■ Work request ■
From the line holding "जो लोग शीघ्र" to the final line below, restate each line word for word and add nothing.

[Saved data entries]
++++++++++++++++++++
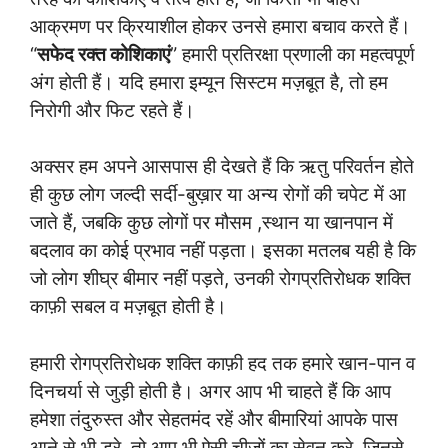
आक्रमण पर क्रियाशील होकर उनसे हमारा बचाव करते हैं।
“
सफेद रक्त कोशिकाएं
” हमारी प्रतिरक्षा प्रणाली का महत्वपूर्ण
अंग होती हैं। यदि हमारा इम्यून सिस्टम मज़बूत है, तो हम
निरोगी और फिट रहते हैं।
अक्सर हम अपने आसपास ही देखते हैं कि ऋतु परिवर्तन होते
ही कुछ लोग जल्दी सर्दी-बुख़ार या अन्य रोगों की चपेट में आ
जाते हैं, जबकि कुछ लोगों पर मौसम ,स्थान या खानपान में
बदलाव का कोई प्रभाव नहीं पड़ता। इसका मतलब यही है कि
जो लोग शीघ्र बीमार नहीं पड़ते, उनकी रोगप्रतिरोधक शक्ति
काफ़ी सबल व मज़बूत होती है।
हमारी रोगप्रतिरोधक शक्ति काफ़ी हद तक हमारे खान-पान व
दिनचर्या से जुड़ी होती है। अगर आप भी चाहते हैं कि आप
हमेशा तंदुरुस्त और सेहतमंद रहें और बीमारियां आपके पास
आने से भी डरे, तो आप भी ऐसी चीजों का सेवन करे, जिनसे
++++++++++++++++++++
■ Answer space ■
जो लोग शीघ्र बीमार नहीं पड़ते, उनकी रोगप्रतिरोधक शक्ति
काफ़ी सबल व मज़बूत होती है।
हमारी रोगप्रतिरोधक शक्ति काफ़ी हद तक हमारे खान-पान व
दिनचर्या से जुड़ी होती है। अगर आप भी चाहते हैं कि आप
हमेशा तंदुरुस्त और सेहतमंद रहें और बीमारियां आपके पास
आने से भी डरे, तो आप भी ऐसी चीजों का सेवन करे, जिनसे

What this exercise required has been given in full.